What are those methods, then? And what do we even mean when we say that a story is “mature”? For the purposes of this article, we will define a mature story as a complex one: many different interrelated ideas and themes are present, with at least one of these being explored in depth. There are a number of different tools authors can use to explore a theme in depth, regardless of the medium; one of the most commonly used methods, and the one most relevant to this article, is the creation of well-rounded characters with clear motivations: characters who have multiple personality traits that come together to make them who they are, as opposed to one-dimensional characters whose personalities can be expressed with only a single description, with no nuance.
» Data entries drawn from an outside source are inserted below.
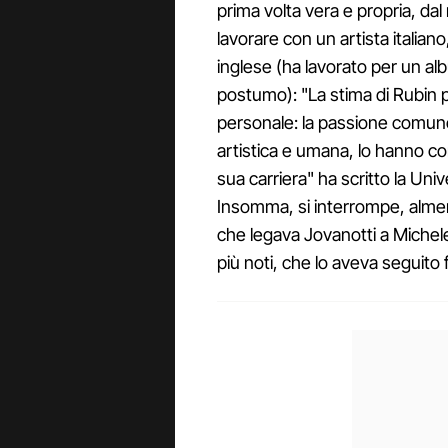
prima volta vera e propria, da
lavorare con un artista italia
inglese (ha lavorato per un al
postumo): "La stima di Rubin
personale: la passione comune
artistica e umana, lo hanno con
sua carriera" ha scritto la Uni
Insomma, si interrompe, almen
che legava Jovanotti a Michele 
più noti, che lo aveva seguito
As an observer, one easy way to spot a well-rounded character is by gauging your emotions: if you feel an emotional connection with the characters in a story, the odds are good that they have successfully been designed to be well-rounded. If fictional characters are well-rounded, then that means they are relatively similar to actual people; they may be so similar, in fact, that they can evoke empathy from audiences, just as if they were real people and not figments of an author’s imagination.
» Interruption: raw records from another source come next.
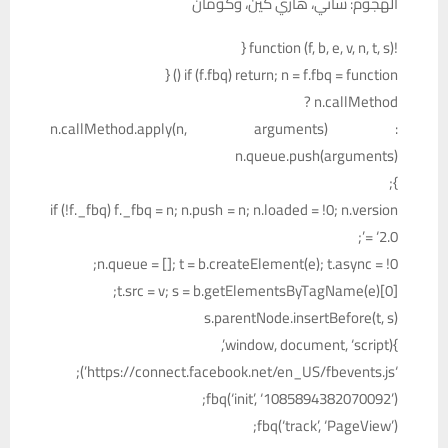
الهجوم: ساني، هاري كين، وكومان
!function (f, b, e, v, n, t, s) {
if (f.fbq) return; n = f.fbq = function () {
n.callMethod ?
n.callMethod.apply(n, arguments) :
n.queue.push(arguments)
};
if (!f._fbq) f._fbq = n; n.push = n; n.loaded = !0; n.version
= ‘2.0’;
n.queue = []; t = b.createElement(e); t.async = !0;
t.src = v; s = b.getElementsByTagName(e)[0];
s.parentNode.insertBefore(t, s)
}(window, document, ‘script’,
‘https://connect.facebook.net/en_US/fbevents.js’);
fbq(‘init’, ‘1085894382070092’);
fbq(‘track’, ‘PageView’);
One would expect video games to have an advantage when it comes to telling mature stories: since video games are such a young artistic medium, surely they can take the best ideas from other mediums that paved the way, emulating their successes and learning from their mistakes. Why, then, do some video game series struggle with the transition to more serious storytelling, while others make it seem so effortless? In order to answer this question, I’ve considered three similar series (and ones that I happen to be quite fond of) and tried to discern the reasons for their mixed levels of success at trying to tell more mature stories. After examining the PS2 holy trinity of Jak & Daxter, Ratchet & Clank, and Sly Cooper, I have come to the conclusion that while the transition from relatively lightweight fare to more serious storytelling may appear spontaneous from a player’s perspective, it actually works best when this change plays out as if the developers had planned it from the beginning.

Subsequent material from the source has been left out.